Air Force Reservists honor fallen soldier

  • Published
  • By Capt. Cathleen Snow
  • 920th Rescue Wing
A small beachside community wept and waved flags and a ribbon of hundreds of uniformed Airmen from here stood shoulder-to-shoulder with them along a two-mile stretch of road leading to a funeral home nearby Oct. 8. 

They came to welcome home a 24-year-old fallen soldier, Army Sgt. Roberto Sanchez as a funeral procession carried his flag-draped casket from the local airport. 

Sergeant Sanchez was a 2004 graduate of a local high school and an Army Ranger. He was killed Oct. 1 in Kandahar Province, Afghanistan, when his unit was attacked with a roadside bomb. 

"He was not only a member of our community and a fellow servicemember; he was an Army Ranger with five tours of duty in the zone. He was a true warrior that voluntarily accepted a huge amount of risk facing our enemy," said Chief Master Sgt. Doug Kestranek, the chief enlisted pararescueman with the 920th Rescue Wing here. 

Like Sergeant Sanchez, the Air Force Reserve pararescuemen here are special operators whose mission is to leave no servicemember behind during battle or peacetime. Their job is to go behind enemy lines and bring back the injured or to recover the fallen. 

Sergeant Sanchez went fighting the enemy and his name will be placed on "The Wall," said the Chief.

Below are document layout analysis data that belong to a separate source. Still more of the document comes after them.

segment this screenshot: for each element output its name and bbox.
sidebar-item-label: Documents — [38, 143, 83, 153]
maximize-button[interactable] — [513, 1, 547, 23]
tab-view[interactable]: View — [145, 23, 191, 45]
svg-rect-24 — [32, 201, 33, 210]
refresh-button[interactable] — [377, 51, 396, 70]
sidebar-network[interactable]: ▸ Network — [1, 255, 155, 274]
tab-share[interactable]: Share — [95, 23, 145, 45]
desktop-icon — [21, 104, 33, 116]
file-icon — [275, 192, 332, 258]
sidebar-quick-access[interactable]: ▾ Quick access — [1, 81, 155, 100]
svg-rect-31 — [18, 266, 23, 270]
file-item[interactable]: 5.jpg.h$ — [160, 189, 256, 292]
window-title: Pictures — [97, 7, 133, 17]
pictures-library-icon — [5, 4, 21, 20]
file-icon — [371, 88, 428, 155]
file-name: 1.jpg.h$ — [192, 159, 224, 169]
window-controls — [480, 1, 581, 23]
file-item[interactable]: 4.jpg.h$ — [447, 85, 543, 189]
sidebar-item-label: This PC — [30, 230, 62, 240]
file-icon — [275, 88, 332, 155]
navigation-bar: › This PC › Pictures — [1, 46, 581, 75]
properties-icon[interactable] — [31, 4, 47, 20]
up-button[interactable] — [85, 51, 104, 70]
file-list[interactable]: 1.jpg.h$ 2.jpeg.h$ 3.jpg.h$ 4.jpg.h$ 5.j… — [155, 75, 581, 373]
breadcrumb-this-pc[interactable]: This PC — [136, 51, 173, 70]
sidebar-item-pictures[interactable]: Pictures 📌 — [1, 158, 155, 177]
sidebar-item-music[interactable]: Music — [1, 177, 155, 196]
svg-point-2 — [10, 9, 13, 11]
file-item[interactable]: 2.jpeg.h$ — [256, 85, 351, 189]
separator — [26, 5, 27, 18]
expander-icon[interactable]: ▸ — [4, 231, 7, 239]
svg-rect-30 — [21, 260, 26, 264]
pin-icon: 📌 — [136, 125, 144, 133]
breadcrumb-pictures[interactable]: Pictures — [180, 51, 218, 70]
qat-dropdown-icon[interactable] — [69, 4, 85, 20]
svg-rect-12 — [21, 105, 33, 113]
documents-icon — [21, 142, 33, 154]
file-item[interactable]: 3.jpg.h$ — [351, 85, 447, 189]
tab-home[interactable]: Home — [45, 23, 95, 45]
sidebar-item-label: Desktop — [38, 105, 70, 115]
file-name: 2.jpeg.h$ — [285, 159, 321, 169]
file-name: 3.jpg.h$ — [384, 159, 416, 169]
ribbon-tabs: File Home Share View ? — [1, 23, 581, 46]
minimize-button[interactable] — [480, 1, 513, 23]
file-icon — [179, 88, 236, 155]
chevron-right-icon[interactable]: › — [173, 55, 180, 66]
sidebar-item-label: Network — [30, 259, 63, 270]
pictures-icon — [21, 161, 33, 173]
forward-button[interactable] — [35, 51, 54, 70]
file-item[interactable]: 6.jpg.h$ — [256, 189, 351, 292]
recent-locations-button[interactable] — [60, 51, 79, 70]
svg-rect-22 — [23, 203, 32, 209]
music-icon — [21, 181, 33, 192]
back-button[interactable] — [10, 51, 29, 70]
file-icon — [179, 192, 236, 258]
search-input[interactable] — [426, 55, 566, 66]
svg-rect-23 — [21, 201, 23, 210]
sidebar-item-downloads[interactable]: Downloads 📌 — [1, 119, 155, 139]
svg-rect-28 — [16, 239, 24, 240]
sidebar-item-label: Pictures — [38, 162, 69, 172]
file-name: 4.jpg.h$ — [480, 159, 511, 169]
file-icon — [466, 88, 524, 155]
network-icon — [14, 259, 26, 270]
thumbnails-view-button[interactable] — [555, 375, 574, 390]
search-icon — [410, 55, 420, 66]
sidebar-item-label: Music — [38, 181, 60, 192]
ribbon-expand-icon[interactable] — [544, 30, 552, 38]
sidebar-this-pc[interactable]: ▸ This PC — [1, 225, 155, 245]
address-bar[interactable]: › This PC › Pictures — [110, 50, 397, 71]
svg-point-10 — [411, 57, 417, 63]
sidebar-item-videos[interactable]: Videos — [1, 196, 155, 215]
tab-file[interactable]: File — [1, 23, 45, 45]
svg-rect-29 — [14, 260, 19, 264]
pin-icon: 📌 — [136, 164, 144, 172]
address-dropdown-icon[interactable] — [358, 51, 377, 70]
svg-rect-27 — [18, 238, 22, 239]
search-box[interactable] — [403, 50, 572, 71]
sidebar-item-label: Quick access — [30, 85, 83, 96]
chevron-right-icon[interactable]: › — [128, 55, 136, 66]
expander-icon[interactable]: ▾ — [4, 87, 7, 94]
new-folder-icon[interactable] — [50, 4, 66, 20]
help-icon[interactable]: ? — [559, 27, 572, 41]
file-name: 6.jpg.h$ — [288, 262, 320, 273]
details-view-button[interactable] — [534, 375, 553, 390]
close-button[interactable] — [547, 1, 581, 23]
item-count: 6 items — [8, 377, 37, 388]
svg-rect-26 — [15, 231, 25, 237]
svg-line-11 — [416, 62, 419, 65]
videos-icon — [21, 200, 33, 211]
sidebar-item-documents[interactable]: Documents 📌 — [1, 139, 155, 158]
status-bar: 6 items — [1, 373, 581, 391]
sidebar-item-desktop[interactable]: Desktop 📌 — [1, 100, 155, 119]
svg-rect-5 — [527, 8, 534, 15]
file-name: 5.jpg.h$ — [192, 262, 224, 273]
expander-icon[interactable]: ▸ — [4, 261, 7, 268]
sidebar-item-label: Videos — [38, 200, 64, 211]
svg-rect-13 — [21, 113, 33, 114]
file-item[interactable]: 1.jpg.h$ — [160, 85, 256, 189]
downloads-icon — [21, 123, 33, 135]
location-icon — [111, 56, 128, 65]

The Wall is located in Kandahar, Afghanistan's special tactics center and is hall of heroes for fallen Army special operators. 

"We will all carry his warrior spirit with us as we continue to defend our great nation," he said.

He and the pararescuemen from here will be heading out for an Afghanistan deployment themselves in the upcoming months, one of many they have already been on. 

The sergeant's body was returned to his beachside hometown which borders Patrick Air Force Base, just before noon October 8. Funeral services and his burial followed the next day. 

Patriot Guard Riders lined up at the airport nearly three hours ahead of time to assist in the escort to the funeral home. 

"I'm not here as a Rolling Thunder or as a Patriot Guard," said Bob Bailey, who rode his motorcycle in the escort. "I'm here as an American paying respects to someone who signed a blank check for America. He was willing to put his life on the line for us." 

The military members stood shoulder to shoulder, police officers and firefighters stood nearby, all saluting, and civilians holding American flags waited solemnly to pay their respects as the police-escorted motorcade went by.